No caso do prefeito, foram 14 votos favoráveis e 3 contrários.
Para o vice, 13 votos favoráveis e 4 contrários. Ambos foram declarados inelegíveis por oito anos, embora ainda caiba recurso.
🚨 Acusações contra prefeito e vice
Wasem foi acusado de infrações político-administrativas, incluindo supostas “pedaladas fiscais” no Instituto de Previdência dos Servidores (Iprec), ao adiar repasses patronais e maquiar contas para melhorar artificialmente os resultados fiscais.
Também foi apontado por tentar intimidar a Câmara durante as investigações, por meio de mensagens enviadas por um assessor e pela exoneração de funcionários ligados a vereadores.
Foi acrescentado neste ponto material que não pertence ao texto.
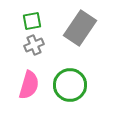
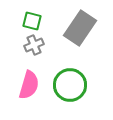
green square: rotated 24 degrees clockwise
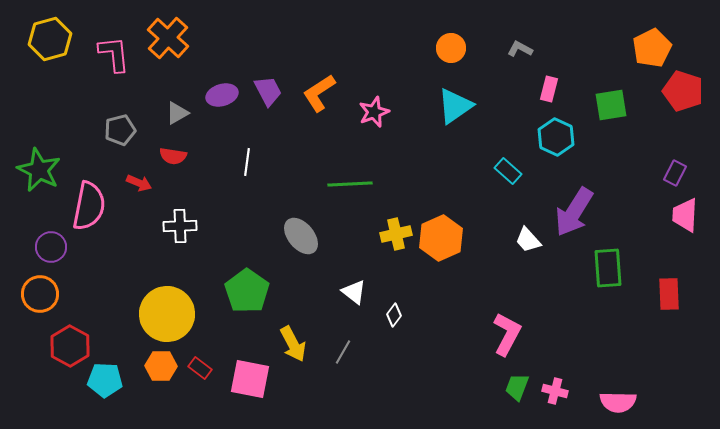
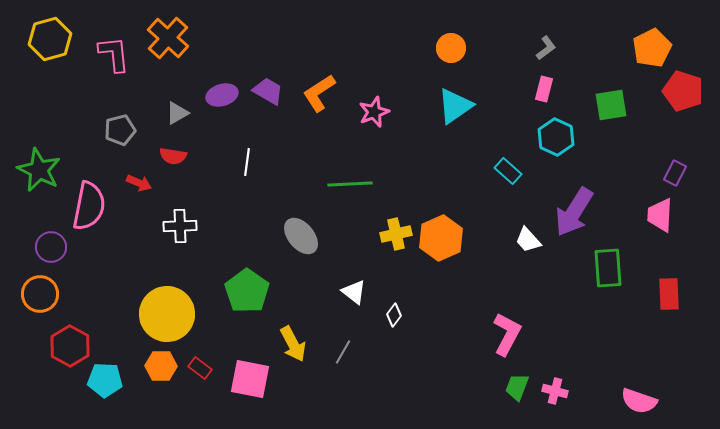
gray L-shape at (520, 49): moved 26 px right, 1 px up; rotated 115 degrees clockwise
pink rectangle at (549, 89): moved 5 px left
purple trapezoid at (268, 91): rotated 32 degrees counterclockwise
pink trapezoid at (685, 215): moved 25 px left
pink semicircle at (618, 402): moved 21 px right, 1 px up; rotated 18 degrees clockwise
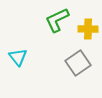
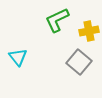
yellow cross: moved 1 px right, 2 px down; rotated 12 degrees counterclockwise
gray square: moved 1 px right, 1 px up; rotated 15 degrees counterclockwise
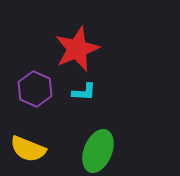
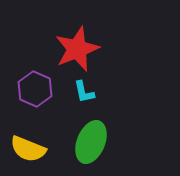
cyan L-shape: rotated 75 degrees clockwise
green ellipse: moved 7 px left, 9 px up
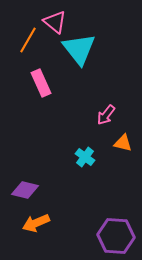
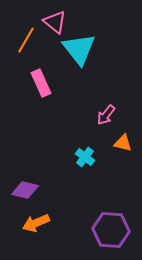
orange line: moved 2 px left
purple hexagon: moved 5 px left, 6 px up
O vice-prefeito João Paulo Martins, que chegou a assumir o Executivo, foi acusado de realizar uma contratação emergencial irregular, após suspender sem justificativa uma licitação em andamento.
📢 Defesa de Wasem
Em nota oficial, Cristian Wasem classificou a decisão como uma “manobra política”, sem base em fatos ou provas:
“Delegado João Paulo e eu fomos eleitos democraticamente com 71,86% dos votos válidos. O que ocorreu na Câmara não é legítimo, trata-se de uma manobra política para rasgar a vontade popular e permitir que um grupo assuma a Prefeitura sem respaldo democrático.”
O ex-prefeito afirmou que sua gestão foi marcada por ética e transparência e que a cassação representa um “ataque à democracia e à soberania popular”.